Tar FileSystem for Hadoop

Version: 2.0_beta

TAR is a widely used format for storing backup images, distributing large datasets etc. Many of those files could be used as an input to analytic jobs.

Apache Hadoop, as of now, is not TAR aware. That is, it can not directly read a file inside a TAR. Neither it can run map-reduce on those files. To run analytic jobs on a TAR, one needs to first copy it to local disk, un-TAR it, then copy back to Hadoop file system. Or convert it to sequence file/other Hadoop aware format using custom (java) program. This procedure is time consuming and the user ends up having two copies of data.

By using the TarFileSystem for Hadoop, Hadoop can directly read files inside a TAR and run analytic jobs on those file. This way, no conversion/extraction is required.

Building

Run "mvn package" inside the project directory.
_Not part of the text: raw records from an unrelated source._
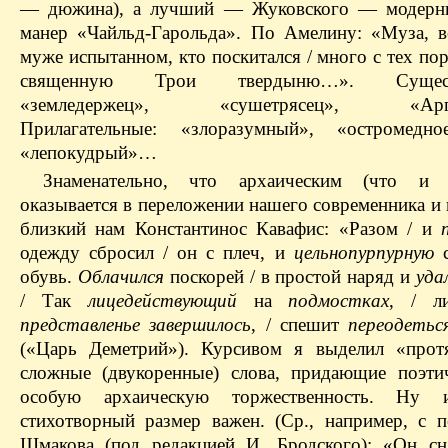
— дюжина), а лучший — Жуковского — модерни
манер «Чайльд-Гарольда». По Амелину: «Муза, 
муже испытанном, кто поскитался / много с тех пор
священную Трои твердыню…». Существ
«земледержец», «сушетрясец», «Аргу
Прилагательные: «злоразумный», «остромедное
«лепокудрый»…
Знаменательно, что архаическим (что и п
оказывается в переложении нашего современника и
близкий нам Константинос Кавафис: «Разом / и
одежду сбросил / он с плеч, и
цельнопурпурную
с
обувь.
Облачился
поскорей / в простой наряд и
уда
/ Так
лицедействующий
на
подмостках
, / л
представленье завершилось
, / спешит
переодетьс
(«Царь Деметрий»). Курсивом я выделил «прот
сложные (двукоренные) слова, придающие поэти
особую архаическую торжественность. Ну 
стихотворный размер важен. (Ср., например, с п
Шмакова (под редакцией И. Бродского): «Он сн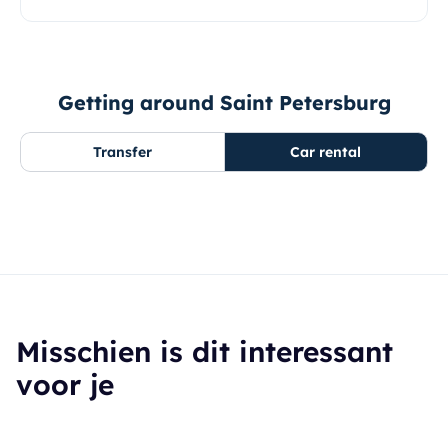
Getting around Saint Petersburg
Transfer
Car rental
Misschien is dit interessant
voor je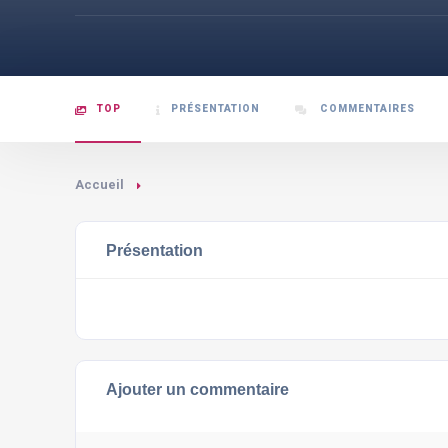
TOP
PRÉSENTATION
COMMENTAIRES
Accueil
Présentation
Ajouter un commentaire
The TarFileSystem distribution is created as a jar file at ./target/hadoop-tarfs-2.0_beta.jar

Distribution and Configuration

TAR File System binary for Hadoop is distributed as a JAR library (hadoop-tarfs-*.jar). This JAR contains all the required classes to support TarFileSystem. Copy this JAR to the HADOOP_HOME/lib directory (HDFS_HOME/lib for Hadoop 2.0) or add the jar to HADOOP_CLASSPATH environment variable.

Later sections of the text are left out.